Any success with fetching images ! #33

ayushbits · 2020-10-25T09:14:09Z

Dear Author @HurinHu ,

Thanks for the package !
Fetching images is still a pain in the code. The images are stored as a javascript object in the self.content variable (shown in image). I tried extracting the value of variable but didn't succeed. Could you try ?

HurinHu · 2020-10-25T09:40:36Z

Well google only load the real image after the page loaded, so when I fetch the original page, it will show the loading image rather than real image. I am still seeking the solution.

ayushbits · 2020-10-25T09:55:12Z

The image is being stored in Javascript variable. If we can retrieve the object corresponding to each variable, then image can be fetched. AFAIK, we don't need to load the news article page. Instead, we can fetch the corresponding Javascript variable only from the parsed html page. रवि, 25 अक्तू॰ 2020, 15:10 को Hurin Hu <[email protected]> ने लिखा:

…

Well google only load the real image after the page loaded, so when I fetch the original page, it will show the loading image rather than real image. I am still seeking the solution. — You are receiving this because you authored the thread. Reply to this email directly, view it on GitHub <https://github.com/HurinHu/GoogleNews/issues/33#issuecomment-716119478>, or unsubscribe <https://github.com/notifications/unsubscribe-auth/AHIB5BSFUPUNFKI6XFY7VBLSMPXB7ANCNFSM4S6GIA2A> .

HurinHu · 2020-10-25T09:58:34Z

I know, but when you using the script to fetch the page, the js is not executed, the images are dynamic loaded to js. That is what I got last time, will check again later if google has made new changes.

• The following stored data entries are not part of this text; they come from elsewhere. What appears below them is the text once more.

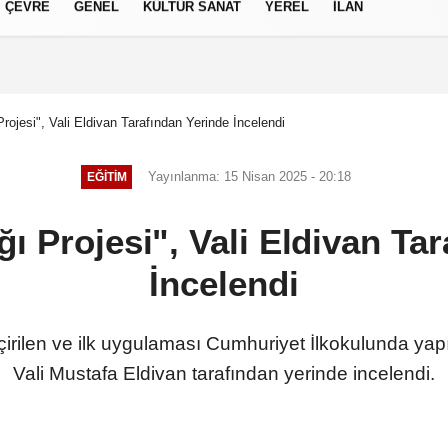
ÇEVRE
GENEL
KÜLTÜR SANAT
YEREL
İLAN
izlilik İlkeleri
Projesi", Vali Eldivan Tarafından Yerinde İncelendi
Yayınlanma: 15 Nisan 2025 - 20:18
EĞITIM
ğı Projesi", Vali Eldivan Ta
İncelendi
çirilen ve ilk uygulaması Cumhuriyet İlkokulunda yapıl
Vali Mustafa Eldivan tarafından yerinde incelendi.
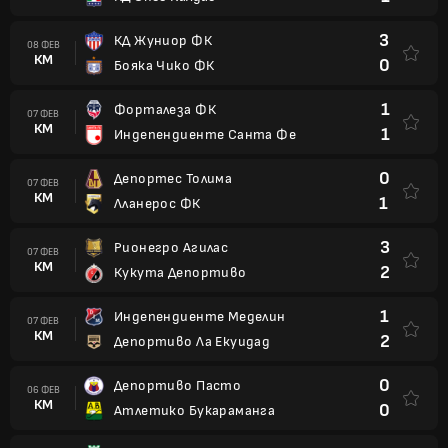
3
КД Жуниор ФК
08 ФЕВ
КМ
0
Бояка Чико ФК
1
Форталеза ФК
07 ФЕВ
КМ
1
Индепендиенте Санта Фе
0
Депортес Толима
07 ФЕВ
КМ
1
Лланерос ФК
3
Рионегро Агилас
07 ФЕВ
КМ
2
Кукута Депортиво
1
Индепендиенте Меделин
07 ФЕВ
КМ
2
Депортиво Ла Екуидад
0
Депортиво Пасто
06 ФЕВ
КМ
0
Атлетико Букараманга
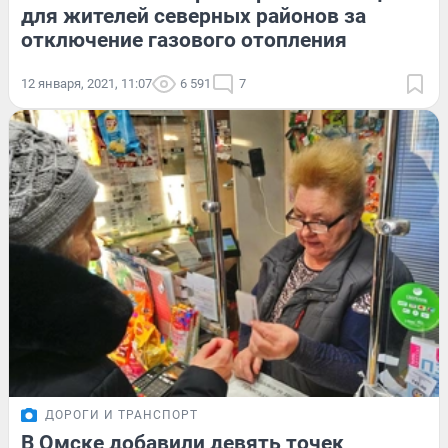
для жителей северных районов за
отключение газового отопления
12 января, 2021, 11:07
6 591
7
ДОРОГИ И ТРАНСПОРТ
В Омске добавили девять точек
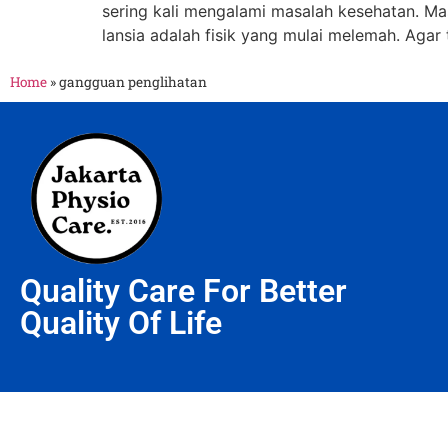
sering kali mengalami masalah kesehatan. Mas
lansia adalah fisik yang mulai melemah. Agar t
Home
»
gangguan penglihatan
Quality Care For Better
Quality Of Life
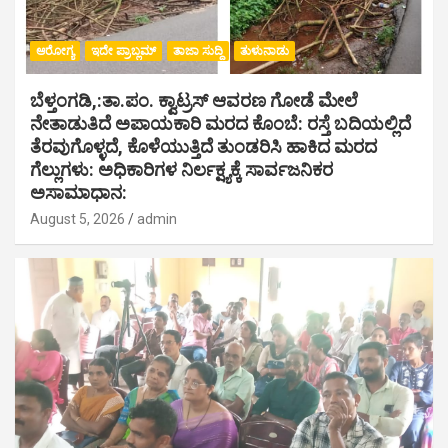
ಆರೋಗ್ಯ
ಇದೇ ಪ್ರಾಬ್ಲಮ್
ತಾಜಾ ಸುದ್ದಿ
ತುಳುನಾಡು
ಬೆಳ್ತಂಗಡಿ,:ತಾ.ಪಂ‌. ಕ್ವಾಟ್ರಸ್ ಆವರಣ ಗೋಡೆ ಮೇಲೆ
ನೇತಾಡುತಿದೆ ಅಪಾಯಕಾರಿ ಮರದ ಕೊಂಬೆ: ರಸ್ತೆ ಬದಿಯಲ್ಲಿದೆ
ತೆರವುಗೊಳ್ಳದೆ, ಕೊಳೆಯುತ್ತಿದೆ ತುಂಡರಿಸಿ ಹಾಕಿದ ಮರದ
ಗೆಲ್ಲುಗಳು: ಅಧಿಕಾರಿಗಳ ನಿರ್ಲಕ್ಷ್ಯಕ್ಕೆ ಸಾರ್ವಜನಿಕರ
ಅಸಾಮಾಧಾನ:
August 5, 2026
admin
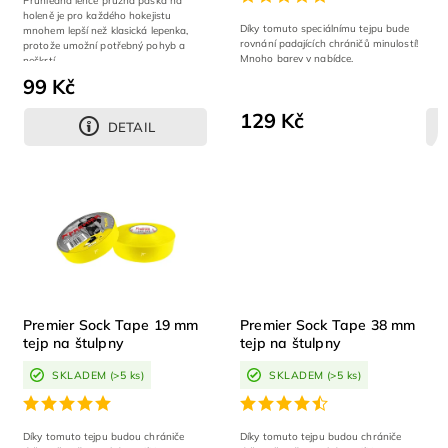
Průhledná lehce pružná páska na
holeně je pro každého hokejistu
Díky tomuto speciálnímu tejpu bude
mnohem lepší než klasická lepenka,
rovnání padajících chráničů minulostí!
protože umožní potřebný pohyb a
Mnoho barev v nabídce.
neškrtí.
99 Kč
129 Kč
DETAIL
Premier Sock Tape 19 mm
Premier Sock Tape 38 mm
tejp na štulpny
tejp na štulpny
SKLADEM
(>5 ks)
SKLADEM
(>5 ks)
Díky tomuto tejpu budou chrániče
Díky tomuto tejpu budou chrániče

ayushbits · 2020-10-25T10:59:53Z

Sure thanks ! Let us know whatever the result would be.

rbshadow · 2020-11-18T21:17:15Z

We can get image by using another module inside this. Will it be a convenient way?

HurinHu · 2020-11-18T21:19:17Z

Which module? @rbshadow

We can get image by using another module inside this. Will it be a convenient way?

rbshadow · 2020-11-19T04:39:11Z

Which module? @rbshadow

We can get image by using another module inside this. Will it be a convenient way?

newspaper3k

HurinHu · 2020-11-19T05:19:07Z

Well, currently it can return default loading image, as google load the image through js, so it may need to execute the js to get the correct url. Any fetching script without js execution would not help. I have checked newpaper3k, it uses requests.get() method, which would not help. I am not sure how you get the result, can you post some sample code?

Which module? @rbshadow

We can get image by using another module inside this. Will it be a convenient way?

newspaper3k

rbshadow · 2020-11-19T17:54:39Z

Here have attached the full code that I'm using currently.

Code

from GoogleNews import GoogleNews as GN
from newspaper import Article
from newspaper import Config
import pandas as pd
import nltk

nltk.download('punkt')


def download_News(data_frame, news_name):
    user_agent = 'Mozilla/5.0 (Macintosh; Intel Mac OS X 10_11_5) AppleWebKit/537.36 (KHTML, like Gecko) ' \
                 'Chrome/50.0.2661.102 Safari/537.36 '
    config = Config()
    config.browser_user_agent = user_agent
    li_st = []
    df = data_frame
    for ind in df.index:
        dict = {}
        try:
            if news_name == 'Google_News':
                article = Article(df['link'][ind], config=config)
                article.download()
                article.parse()
                article.nlp()
                dict['Date'] = df['date'][ind]
                dict['Title'] = article.title
                dict['Top_Image'] = article.top_image
                dict['Link'] = df['link'][ind]
                li_st.append(dict)
        except Exception as e:
            print(e)
            pass

    news_df = pd.DataFrame(li_st)
    news_df.to_json(news_name + '_articles.json', orient='index', indent=4)  # JSON Output


def google_News(start_date, end_date, search_query):
    start_date = start_date.split('-')
    start_date = start_date[1] + '/' + start_date[0] + '/' + start_date[2]
    end_date = end_date.split('-')
    end_date = end_date[1] + '/' + end_date[0] + '/' + end_date[2]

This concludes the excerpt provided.